Dies ist das älteste und meistverwendete Verfahren für den SRTP-Schlüssel­austausch und auch bei großen deutschen Providern im Einsatz. Eine Vertrauensstellung muss gegenüber allen SIP-Proxys auf dem gesamten Transportweg bestehen, da die Master Keys dort im Klartext lesbar sind. Der SDP-Header als Teil von SIP-Nachrichten dient zum Beispiel der Codec-Aushandlung für die Sprachdaten und dem Austausch für Verbindungsinformationen der RTP-Daten.

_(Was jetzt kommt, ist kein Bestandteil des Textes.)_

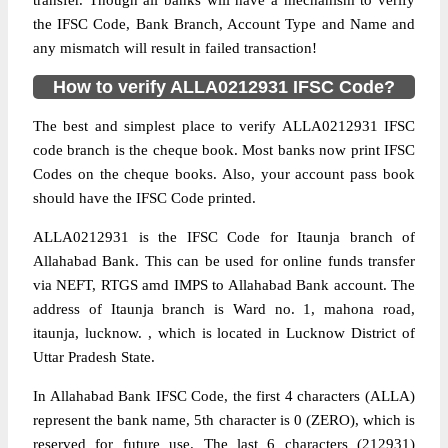
transfer. Though all banks will have a mechanism to verify
the IFSC Code, Bank Branch, Account Type and Name and
any mismatch will result in failed transaction!
How to verify ALLA0212931 IFSC Code?
The best and simplest place to verify ALLA0212931 IFSC
code branch is the cheque book. Most banks now print IFSC
Codes on the cheque books. Also, your account pass book
should have the IFSC Code printed.
ALLA0212931 is the IFSC Code for Itaunja branch of
Allahabad Bank. This can be used for online funds transfer
via NEFT, RTGS amd IMPS to Allahabad Bank account. The
address of Itaunja branch is Ward no. 1, mahona road,
itaunja, lucknow. , which is located in Lucknow District of
Uttar Pradesh State.
In Allahabad Bank IFSC Code, the first 4 characters (ALLA)
represent the bank name, 5th character is 0 (ZERO), which is
reserved for future use. The last 6 characters (212931)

SRTP Key Exchange im SDP (Abb. 3)

Als Alternative zur Klartextübertragung des Master Key für SDES könnte die in RFC 5764 beschriebene Übertragung der Schlüssel über einen UDP-basierten Tunnel gemäß Datagram Transport Layer Security (DTLS) dienen. Diese Variante ist jedoch noch nicht weit verbreitet. DTLS kommt nicht direkt für den Schutz der UDP-basierten RTP-­Pakete, sondern lediglich für den Schlüsselaustausch zum Einsatz, denn DTLS ist nicht für die Übertragung von RTP-­Daten optimiert.

Bei dieser Variante kann der Schlüssel­austausch direkt zwischen denjenigen Endgeräten und Systemen stattfinden, die Sprachdaten übertragen – etwa zwei Tele­fonen, die anschließend SRTP Ende-zu-­Ende nutzen sollen, oder einem Telefon und einem SRTP-Proxy beim Provider. In letzterem Fall kann der Kunde die verschlüsselte SRTP-Übertragung nur bis zum Provider sicherstellen. Die weitere Verschlüsselung der Sprachdaten liegt in dessen Zuständigkeitsbereich. Die Master Keys wären bei dieser Variante somit nicht mehr im SIP-Signalisierungspfad sichtbar.